Before treatment for head and neck malignancies is begun, a search for distant metastases (DM) is performed. The first objective of this review was to determine the accuracy of liver function tests (LFT), alkaline phosphatase (AP) tests, and chest radiographs (CXR) in detection of DM. Second, an effort was made to identify tumor characteristics which are associated with a higher incidence of DM and therefore justify the use of more precise screening tools. An analysis of 97 patients with noncutaneous squamous cell carcinomas presenting to the Stanford Head and Neck Tumor Board in 1991 revealed 17 DM in 14 patients. There were 10 pulmonary metastases, 5 bone metastases, and 2 hepatic metastases. CXR had a sensitivity of 50% and a specificity of 94% for detection of pulmonary DM. AP tests showed a sensitivity of 20% and a specificity of 98% for detection of bone DM. LFT had a sensitivity of 50% and an 81% specificity for demonstration of hepatic DM. A separate analysis of 79 patients with known DM from two hospitals showed the incidence of DM to be increased in patients who had tumors of advanced stage, advanced T status, and poor histologic differentiation and to also be increased in the presence of local-regional recurrence. There was little association of DM with N status. The sensitivity of CXR and laboratory tests, which are currently used in evaluation for DM at most cancer centers, is disappointing; these tests should be viewed as gross screening examinations. We recommend a chest computed tomography scan in the event of an abnormal CXR, a bone scan in the event of an elevated AP, and either an ultrasound or computed tomography/magnetic resonance imaging scan of the liver when elevated LFT levels are present, depending on tumor stage and differentiation.

摘要

在开始对头颈部恶性肿瘤进行治疗之前,需对远处转移(DM)进行排查。
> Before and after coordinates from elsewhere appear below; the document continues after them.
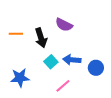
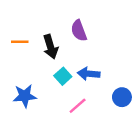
purple semicircle: (64, 25) -> (79, 31), turned 42
blue circle: (96, 68) -> (122, 97), moved

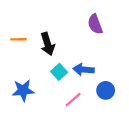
purple semicircle: (79, 31) -> (95, 24), moved
blue circle: (122, 97) -> (106, 90), moved

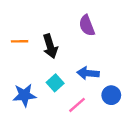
purple semicircle: (95, 24) -> (87, 25), moved
cyan square: (59, 72) -> (55, 83), moved

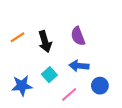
purple semicircle: (87, 25) -> (78, 36), moved
orange line: (20, 41) -> (17, 37), turned -32

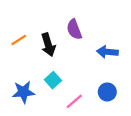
purple semicircle: (78, 36) -> (74, 29), moved
blue arrow: (79, 66) -> (107, 52), moved

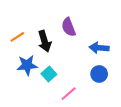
blue star: (23, 92) -> (27, 65), moved
blue circle: (107, 92) -> (99, 74), moved

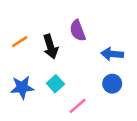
blue star: (27, 65) -> (22, 87), moved

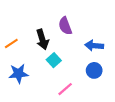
orange line: (20, 42) -> (11, 44), moved
cyan square: (55, 84) -> (54, 60), moved

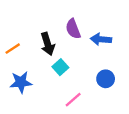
blue arrow: (94, 46) -> (101, 39), moved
本综述的首要目的是确定肝功能检查(LFT)、碱性磷酸酶(AP)检查及胸部X线片(CXR)在检测DM方面的准确性。其次,努力确定与DM发生率较高相关的肿瘤特征,从而证明使用更精确筛查工具的合理性。对1991年就诊于斯坦福头颈肿瘤委员会的97例非皮肤鳞状细胞癌患者进行分析,发现14例患者存在17处远处转移。其中有10处肺转移、5处骨转移和2处肝转移。CXR检测肺DM的敏感性为50%,特异性为94%。AP检查检测骨DM的敏感性为20%,特异性为98%。LFT检测肝DM的敏感性为50%,特异性为81%。对来自两家医院的79例已知有远处转移患者的单独分析显示,远处转移的发生率在肿瘤处于晚期、T分期较晚、组织学分化较差的患者中增加,并且在存在局部区域复发时也会增加。远处转移与N分期几乎没有关联。目前大多数癌症中心用于评估远处转移的CXR和实验室检查的敏感性令人失望;这些检查应被视为粗略的筛查。我们建议,若CXR异常则进行胸部计算机断层扫描,若AP升高则进行骨扫描,若LFT水平升高,则根据肿瘤分期和分化情况对肝脏进行超声或计算机断层扫描/磁共振成像扫描。